It was raining hard on my first two days in Sapa, Vietnam and there’s nothing much that can be done outside. The roads are slippery and hiking on your own is not advisable. I recall how amazed I was on my second night when the town seemed to be completely covered with fog. I came from a city where smog exists instead of fog and seeing a fog covered town made me imagine I was walking on clouds. I could only see things clearly if they were within approximately 30 meters from where I was standing and everything else is quite a blur.
Luckily around noon time of my third day, the fog cleared up and a little sunshine pierced thru the thick clouds.
We took the opportunity to walk around and go to the nearby Cat Cat Village.
Catcat Village is around 1 KM away from the town of Sapa and it is navigable by foot. You could walk from Sapa to the village or you could rent a motorbike so you could go further after your visit to Cat Cat. You could also pay a motorbike taxi driver to take you to the village instead if you don’t want to walk nor drive a motorbike.
An entrance fee of 30,000 Dong needs to be paid at the entry gate of Cat Cat. And you have to walk for a few minutes more before you reach the road that leads you downwards to the village.

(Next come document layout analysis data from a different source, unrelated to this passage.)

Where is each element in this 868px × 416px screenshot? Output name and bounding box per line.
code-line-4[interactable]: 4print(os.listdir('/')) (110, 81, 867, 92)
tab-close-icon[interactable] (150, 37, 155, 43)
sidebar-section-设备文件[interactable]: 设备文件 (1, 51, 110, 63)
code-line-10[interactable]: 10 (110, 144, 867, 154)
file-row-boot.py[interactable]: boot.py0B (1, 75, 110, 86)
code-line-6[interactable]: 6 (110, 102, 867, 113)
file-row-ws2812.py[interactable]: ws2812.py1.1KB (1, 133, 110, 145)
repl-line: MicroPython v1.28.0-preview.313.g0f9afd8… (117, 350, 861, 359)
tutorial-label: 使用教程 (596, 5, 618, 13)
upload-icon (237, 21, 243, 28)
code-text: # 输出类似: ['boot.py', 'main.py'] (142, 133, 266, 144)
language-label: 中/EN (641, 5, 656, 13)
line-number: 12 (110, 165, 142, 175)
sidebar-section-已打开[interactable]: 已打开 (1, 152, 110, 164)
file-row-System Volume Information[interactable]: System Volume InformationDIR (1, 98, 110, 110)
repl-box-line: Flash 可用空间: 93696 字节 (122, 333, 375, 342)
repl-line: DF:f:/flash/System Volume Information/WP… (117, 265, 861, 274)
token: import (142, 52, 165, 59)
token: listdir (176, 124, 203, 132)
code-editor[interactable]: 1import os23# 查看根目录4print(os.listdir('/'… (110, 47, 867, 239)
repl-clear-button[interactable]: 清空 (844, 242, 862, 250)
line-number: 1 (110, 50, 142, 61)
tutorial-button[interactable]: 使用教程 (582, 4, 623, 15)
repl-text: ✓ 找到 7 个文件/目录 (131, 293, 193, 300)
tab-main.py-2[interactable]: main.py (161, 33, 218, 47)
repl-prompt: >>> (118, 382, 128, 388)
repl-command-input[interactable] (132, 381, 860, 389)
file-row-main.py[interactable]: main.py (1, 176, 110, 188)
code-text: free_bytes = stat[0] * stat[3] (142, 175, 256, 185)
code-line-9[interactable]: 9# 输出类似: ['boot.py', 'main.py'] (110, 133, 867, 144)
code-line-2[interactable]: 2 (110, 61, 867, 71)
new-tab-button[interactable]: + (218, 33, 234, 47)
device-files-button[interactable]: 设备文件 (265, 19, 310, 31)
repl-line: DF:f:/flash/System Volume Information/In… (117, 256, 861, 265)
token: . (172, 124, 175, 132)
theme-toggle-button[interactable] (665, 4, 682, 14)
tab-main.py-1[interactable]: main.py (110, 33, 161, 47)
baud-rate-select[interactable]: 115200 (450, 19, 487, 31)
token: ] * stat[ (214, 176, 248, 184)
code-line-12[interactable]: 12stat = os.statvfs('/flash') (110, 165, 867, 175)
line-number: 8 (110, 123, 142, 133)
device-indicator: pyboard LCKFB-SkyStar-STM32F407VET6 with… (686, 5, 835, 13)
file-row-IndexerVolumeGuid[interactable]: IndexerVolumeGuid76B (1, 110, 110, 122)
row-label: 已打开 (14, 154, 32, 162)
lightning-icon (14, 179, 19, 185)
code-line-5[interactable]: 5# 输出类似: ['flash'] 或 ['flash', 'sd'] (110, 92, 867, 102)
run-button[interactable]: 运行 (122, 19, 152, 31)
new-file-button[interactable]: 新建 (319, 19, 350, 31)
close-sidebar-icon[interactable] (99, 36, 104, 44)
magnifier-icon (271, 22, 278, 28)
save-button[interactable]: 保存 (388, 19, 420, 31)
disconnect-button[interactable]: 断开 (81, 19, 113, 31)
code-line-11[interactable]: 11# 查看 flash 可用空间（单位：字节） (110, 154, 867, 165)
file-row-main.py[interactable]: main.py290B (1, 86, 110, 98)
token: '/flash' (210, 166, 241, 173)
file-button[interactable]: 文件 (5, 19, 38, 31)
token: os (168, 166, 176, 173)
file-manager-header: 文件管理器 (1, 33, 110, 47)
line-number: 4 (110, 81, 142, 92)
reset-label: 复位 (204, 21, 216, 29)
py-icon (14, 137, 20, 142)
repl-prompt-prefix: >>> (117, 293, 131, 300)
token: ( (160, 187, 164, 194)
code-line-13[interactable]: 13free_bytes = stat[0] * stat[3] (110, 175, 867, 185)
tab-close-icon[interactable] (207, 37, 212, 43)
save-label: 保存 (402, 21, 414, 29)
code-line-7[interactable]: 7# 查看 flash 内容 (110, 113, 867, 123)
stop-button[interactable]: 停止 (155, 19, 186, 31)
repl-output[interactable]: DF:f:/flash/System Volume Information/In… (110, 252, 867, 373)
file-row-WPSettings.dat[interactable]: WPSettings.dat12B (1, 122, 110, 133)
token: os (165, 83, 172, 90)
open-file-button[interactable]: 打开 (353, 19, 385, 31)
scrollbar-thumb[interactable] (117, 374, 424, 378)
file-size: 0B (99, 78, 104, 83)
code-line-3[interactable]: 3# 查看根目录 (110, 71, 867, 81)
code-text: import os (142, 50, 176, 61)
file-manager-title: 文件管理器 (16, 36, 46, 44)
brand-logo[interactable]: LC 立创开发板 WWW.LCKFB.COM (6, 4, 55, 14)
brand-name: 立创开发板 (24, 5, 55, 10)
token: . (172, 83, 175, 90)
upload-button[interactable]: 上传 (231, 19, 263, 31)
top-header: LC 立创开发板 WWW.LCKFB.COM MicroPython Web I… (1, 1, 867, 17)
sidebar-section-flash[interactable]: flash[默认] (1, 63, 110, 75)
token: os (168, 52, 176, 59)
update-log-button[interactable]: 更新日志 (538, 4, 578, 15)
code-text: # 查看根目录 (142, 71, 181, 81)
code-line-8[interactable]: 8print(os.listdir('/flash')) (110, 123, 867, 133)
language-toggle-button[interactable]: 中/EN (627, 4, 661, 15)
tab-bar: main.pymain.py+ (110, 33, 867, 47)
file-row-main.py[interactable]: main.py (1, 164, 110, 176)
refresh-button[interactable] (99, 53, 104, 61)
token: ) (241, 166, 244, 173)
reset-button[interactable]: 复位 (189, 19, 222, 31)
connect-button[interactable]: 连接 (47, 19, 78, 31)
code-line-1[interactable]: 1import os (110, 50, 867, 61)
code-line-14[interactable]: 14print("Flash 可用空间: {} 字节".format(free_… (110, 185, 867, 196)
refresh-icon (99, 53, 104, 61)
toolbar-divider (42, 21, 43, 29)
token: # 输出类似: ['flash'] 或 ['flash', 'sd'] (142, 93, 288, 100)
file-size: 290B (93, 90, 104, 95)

The village has a lot of shops, one shop after the other lined up the narrow streets of Cat Cat. It may or may not be a good sight for travellers that are really looking forward in seeing the village life of the HMongs. But the people in this village seemed to have already adapted to the tourism industry. So what you see is actually the village life in Cat Cat.
People are still tending to their farms, kids playing on the streets, women making exquisite and beautiful woven clothes, bags and other accessories.

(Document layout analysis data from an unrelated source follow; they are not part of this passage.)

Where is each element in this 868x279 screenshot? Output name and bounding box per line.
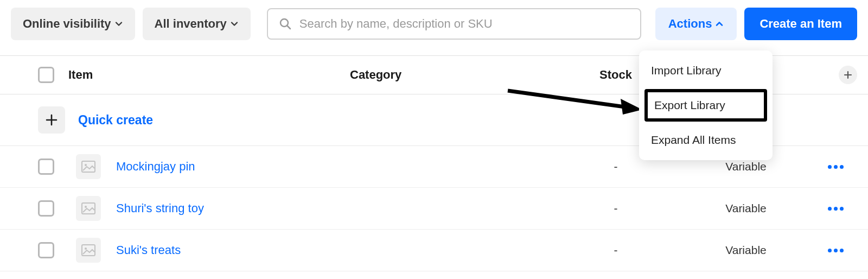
item-name-link[interactable]: Shuri's string toy <box>116 201 204 215</box>
svg-line-1 <box>287 26 290 29</box>
online-visibility-filter[interactable]: Online visibility <box>11 8 135 40</box>
chevron-down-icon <box>230 20 239 28</box>
image-placeholder-icon <box>81 244 95 256</box>
create-item-button[interactable]: Create an Item <box>744 8 857 40</box>
actions-label: Actions <box>668 17 712 31</box>
chevron-down-icon <box>114 20 123 28</box>
search-icon <box>279 17 292 30</box>
import-library-menu-item[interactable]: Import Library <box>639 55 773 86</box>
select-all-checkbox[interactable] <box>38 67 54 83</box>
item-name-link[interactable]: Suki's treats <box>116 243 181 257</box>
price-value: Variable <box>725 244 767 256</box>
row-more-actions-button[interactable] <box>814 249 857 252</box>
online-visibility-label: Online visibility <box>23 17 111 31</box>
row-more-actions-button[interactable] <box>814 207 857 211</box>
item-thumbnail <box>76 238 101 263</box>
row-more-actions-button[interactable] <box>814 165 857 169</box>
toolbar: Online visibility All inventory Actions … <box>0 0 868 55</box>
stock-value: - <box>614 202 618 214</box>
quick-create-label[interactable]: Quick create <box>78 113 153 128</box>
inventory-filter[interactable]: All inventory <box>143 8 251 40</box>
chevron-up-icon <box>715 20 724 28</box>
inventory-label: All inventory <box>155 17 227 31</box>
item-thumbnail <box>76 154 101 179</box>
expand-all-items-menu-item[interactable]: Expand All Items <box>639 124 773 156</box>
table-row: Suki's treats - Variable <box>0 230 868 271</box>
column-header-category[interactable]: Category <box>350 68 553 82</box>
row-checkbox[interactable] <box>38 200 54 217</box>
svg-point-9 <box>85 248 87 250</box>
item-thumbnail <box>76 196 101 221</box>
add-column-button[interactable] <box>839 66 857 84</box>
plus-icon <box>45 113 58 126</box>
price-value: Variable <box>725 202 767 214</box>
stock-value: - <box>614 160 618 173</box>
row-checkbox[interactable] <box>38 242 54 258</box>
column-header-item[interactable]: Item <box>68 68 350 82</box>
stock-value: - <box>614 244 618 256</box>
table-row: Shuri's string toy - Variable <box>0 188 868 230</box>
item-name-link[interactable]: Mockingjay pin <box>116 160 195 174</box>
plus-icon <box>844 71 852 79</box>
quick-create-icon-box <box>38 106 65 134</box>
image-placeholder-icon <box>81 161 95 173</box>
export-library-menu-item[interactable]: Export Library <box>644 89 767 122</box>
svg-point-7 <box>85 206 87 208</box>
image-placeholder-icon <box>81 202 95 214</box>
price-value: Variable <box>725 160 767 173</box>
search-input[interactable] <box>299 17 629 31</box>
row-checkbox[interactable] <box>38 158 54 175</box>
svg-point-5 <box>85 164 87 166</box>
actions-menu-button[interactable]: Actions <box>655 8 737 40</box>
search-container[interactable] <box>267 8 641 40</box>
actions-dropdown: Import Library Export Library Expand All… <box>639 50 773 160</box>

As you descend more you’ll see the most scenic part of the village, the Tien Sa waterfalls which I found really beautiful. The raging water drops to the huge boulders and flows to what seems to be a small patch of “dense jungle”.
I liked the experience except for one thing… staring at the Hmong and taking pictures of them made me feel awkward. It felt like a human zoo for lack of better words. And I felt sad for them, although I have to say that not all tourists that I saw in Sapa treated them as a “the tourists attraction”. A few tourists engaged themselves with conversations with the Hmong to learn more about their culture and to share their respective cultures as well. I also saw a few local and foreign tourists who even stopped some Hmongs from their tracks just to take a close up pictures of them.
Some tourists skip Cat Cat and go instead to other villages in search of a “more unique” experience. In other villages, local people are offering home stays to foreigners who want to peek at the lives of the Hmong.